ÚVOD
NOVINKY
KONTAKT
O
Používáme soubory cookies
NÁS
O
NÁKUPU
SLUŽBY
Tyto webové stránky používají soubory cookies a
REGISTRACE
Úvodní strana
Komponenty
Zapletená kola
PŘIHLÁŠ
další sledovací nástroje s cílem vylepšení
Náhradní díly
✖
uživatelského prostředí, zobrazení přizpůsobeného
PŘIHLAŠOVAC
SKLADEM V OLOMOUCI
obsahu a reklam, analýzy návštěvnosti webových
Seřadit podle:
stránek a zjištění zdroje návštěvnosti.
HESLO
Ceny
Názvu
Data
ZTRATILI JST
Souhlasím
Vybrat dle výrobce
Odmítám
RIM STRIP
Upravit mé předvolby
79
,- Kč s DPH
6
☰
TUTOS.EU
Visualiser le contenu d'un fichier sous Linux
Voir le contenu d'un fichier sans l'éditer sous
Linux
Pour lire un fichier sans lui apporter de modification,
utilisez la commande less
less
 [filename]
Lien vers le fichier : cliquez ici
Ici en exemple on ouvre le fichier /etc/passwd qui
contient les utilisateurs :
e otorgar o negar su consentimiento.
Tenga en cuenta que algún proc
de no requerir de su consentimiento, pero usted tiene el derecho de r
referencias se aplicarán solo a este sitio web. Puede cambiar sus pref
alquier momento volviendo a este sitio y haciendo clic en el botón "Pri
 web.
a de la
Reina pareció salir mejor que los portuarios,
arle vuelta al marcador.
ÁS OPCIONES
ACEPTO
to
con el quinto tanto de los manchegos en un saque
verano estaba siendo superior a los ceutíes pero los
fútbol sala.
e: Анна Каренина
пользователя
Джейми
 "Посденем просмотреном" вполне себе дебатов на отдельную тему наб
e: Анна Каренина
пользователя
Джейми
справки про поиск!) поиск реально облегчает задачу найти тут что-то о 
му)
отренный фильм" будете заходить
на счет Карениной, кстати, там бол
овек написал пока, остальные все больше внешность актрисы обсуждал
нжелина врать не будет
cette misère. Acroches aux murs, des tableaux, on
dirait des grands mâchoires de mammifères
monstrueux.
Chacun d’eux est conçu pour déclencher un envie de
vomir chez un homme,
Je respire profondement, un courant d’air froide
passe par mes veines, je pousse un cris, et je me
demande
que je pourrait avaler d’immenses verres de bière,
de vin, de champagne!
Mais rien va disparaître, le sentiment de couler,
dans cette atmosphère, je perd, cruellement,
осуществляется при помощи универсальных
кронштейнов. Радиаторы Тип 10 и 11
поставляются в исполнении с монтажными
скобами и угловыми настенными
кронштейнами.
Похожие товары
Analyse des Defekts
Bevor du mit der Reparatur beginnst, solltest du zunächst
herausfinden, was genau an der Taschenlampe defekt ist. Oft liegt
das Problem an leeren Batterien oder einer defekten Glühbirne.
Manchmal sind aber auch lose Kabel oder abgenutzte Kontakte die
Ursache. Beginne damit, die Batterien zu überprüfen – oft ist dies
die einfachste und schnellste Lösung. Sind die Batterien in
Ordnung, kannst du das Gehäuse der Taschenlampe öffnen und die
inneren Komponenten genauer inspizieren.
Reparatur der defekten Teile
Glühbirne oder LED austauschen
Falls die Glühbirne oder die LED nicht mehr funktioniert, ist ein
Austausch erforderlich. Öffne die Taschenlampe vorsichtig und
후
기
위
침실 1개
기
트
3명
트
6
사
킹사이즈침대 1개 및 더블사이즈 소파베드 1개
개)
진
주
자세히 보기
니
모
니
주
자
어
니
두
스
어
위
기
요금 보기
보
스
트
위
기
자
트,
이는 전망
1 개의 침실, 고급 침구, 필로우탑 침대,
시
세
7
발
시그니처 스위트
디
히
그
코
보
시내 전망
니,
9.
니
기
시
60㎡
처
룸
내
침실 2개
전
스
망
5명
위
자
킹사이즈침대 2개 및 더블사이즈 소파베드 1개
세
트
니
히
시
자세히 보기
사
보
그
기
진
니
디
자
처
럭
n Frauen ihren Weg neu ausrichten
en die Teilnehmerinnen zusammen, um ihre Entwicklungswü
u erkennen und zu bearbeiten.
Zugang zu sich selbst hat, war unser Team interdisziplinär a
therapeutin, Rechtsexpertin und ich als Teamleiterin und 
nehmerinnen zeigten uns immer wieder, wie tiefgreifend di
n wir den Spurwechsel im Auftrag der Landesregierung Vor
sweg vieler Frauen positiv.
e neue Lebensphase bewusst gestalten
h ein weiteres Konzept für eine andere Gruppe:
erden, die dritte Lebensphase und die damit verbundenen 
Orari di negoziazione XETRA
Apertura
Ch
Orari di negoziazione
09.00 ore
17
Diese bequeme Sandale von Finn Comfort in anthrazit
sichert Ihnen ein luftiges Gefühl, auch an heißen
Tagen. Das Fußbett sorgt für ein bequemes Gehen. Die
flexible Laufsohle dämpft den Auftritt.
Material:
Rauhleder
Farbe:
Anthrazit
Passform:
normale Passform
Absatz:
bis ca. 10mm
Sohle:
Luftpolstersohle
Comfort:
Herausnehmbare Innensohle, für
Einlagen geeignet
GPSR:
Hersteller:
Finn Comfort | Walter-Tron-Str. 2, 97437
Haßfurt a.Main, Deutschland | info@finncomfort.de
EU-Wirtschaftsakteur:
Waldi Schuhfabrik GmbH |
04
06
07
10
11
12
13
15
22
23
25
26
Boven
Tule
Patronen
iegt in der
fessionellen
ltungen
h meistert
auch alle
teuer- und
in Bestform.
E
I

------------------------------------------------------------

*INSTRUCTIONS FOR THE TASK*: Once the line with "справки про поиск!)" is found in the records above, print exactly that line and every line after it through the line with "herausfinden, was genau".

*RESULT*:
справки про поиск!) поиск реально облегчает задачу найти тут что-то о 
му)
отренный фильм" будете заходить
на счет Карениной, кстати, там бол
овек написал пока, остальные все больше внешность актрисы обсуждал
нжелина врать не будет
cette misère. Acroches aux murs, des tableaux, on
dirait des grands mâchoires de mammifères
monstrueux.
Chacun d’eux est conçu pour déclencher un envie de
vomir chez un homme,
Je respire profondement, un courant d’air froide
passe par mes veines, je pousse un cris, et je me
demande
que je pourrait avaler d’immenses verres de bière,
de vin, de champagne!
Mais rien va disparaître, le sentiment de couler,
dans cette atmosphère, je perd, cruellement,
осуществляется при помощи универсальных
кронштейнов. Радиаторы Тип 10 и 11
поставляются в исполнении с монтажными
скобами и угловыми настенными
кронштейнами.
Похожие товары
Analyse des Defekts
Bevor du mit der Reparatur beginnst, solltest du zunächst
herausfinden, was genau an der Taschenlampe defekt ist. Oft liegt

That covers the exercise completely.